Identity

HERBERT KUPEERBERG
Music critic and journalist, HERBERT KUPFERBERG lives in New York and is on the staff of the New York HERALD TRIBUNE.
I once read in a music-history book that the composer Felix Mendelssohn was the son of a banker named Abraham Mendelssohn, who in turn was the son of the philosopher Moses Mendelssohn. Abraham Mendelssohn used to remark that he was first known as the son of his father, only to end up being known as the father of his son.
This always impressed me as an extraordinary sort of situation for a person to be in, and I admired the cheerful outlook taken by the middle Mendelssohn. But I have since learned that what Abraham Mendelssohn was in fact expressing was the human condition in general, and that all of us more or less travel the same circular path.

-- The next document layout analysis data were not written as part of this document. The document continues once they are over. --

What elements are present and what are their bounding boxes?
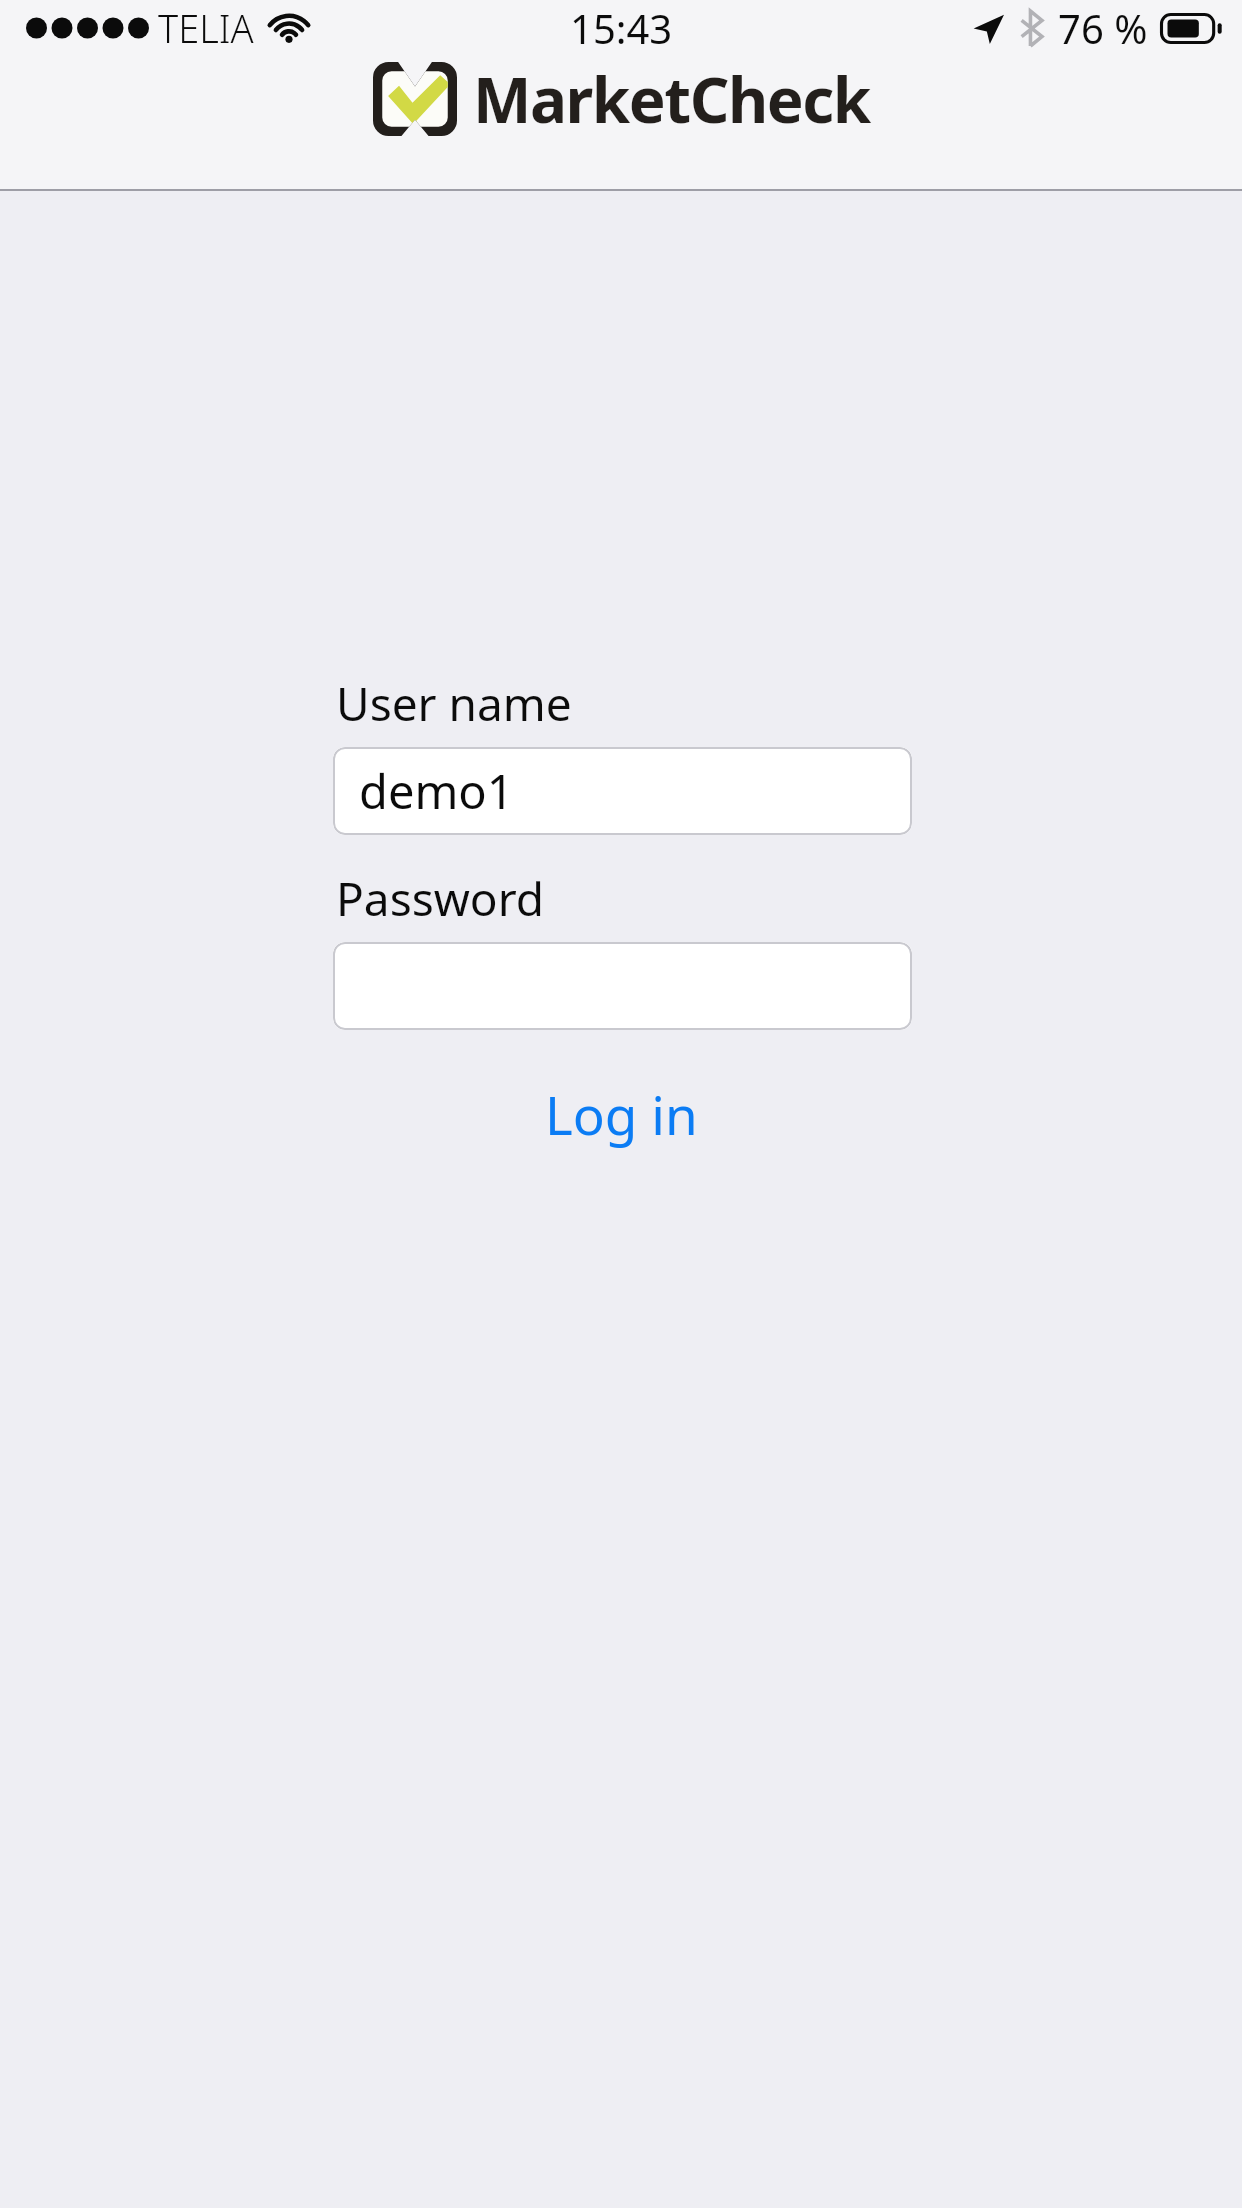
staticText: User name: [336, 672, 572, 735]
staticText: Log in: [545, 1078, 698, 1150]
staticText: TELIA: [158, 2, 254, 54]
staticText: demo1: [359, 759, 514, 823]
staticText: 76 %: [1058, 1, 1148, 55]
button[interactable]: [333, 942, 912, 1030]
button[interactable]: Log in: [0, 1074, 1242, 1154]
staticText: 15:43: [570, 1, 673, 55]
staticText: MarketCheck: [473, 57, 870, 141]
button[interactable]: demo1: [333, 747, 912, 835]
staticText: Password: [336, 867, 545, 930]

For the last twenty years I have lived in an apartment house in New York City. One of the many current misconceptions about New York apartment buildings is that no one who lives in them knows his neighbors. This is accurate only up to a point. It may be true that a New York apartment dweller doesn’t know all his neighbors. What is remarkable, though, is that all his neighbors know him. When my family first came to our apartment house I was a very young man still in school, and I had neither the time nor the inclination for contact with the neighbors. Whenever I met a couple going into the apartment adjacent to ours, I assumed they lived there and faintly nodded to them; otherwise, I believe I can say I didn’t exchange a glance with anyone in the house for three years. So I was completely astonished one day when I passed two women in the lobby and distinctly overheard one remark to the other, clearly about me: “Apartment 2E. The boy with the nice parents. Do you know that they —?”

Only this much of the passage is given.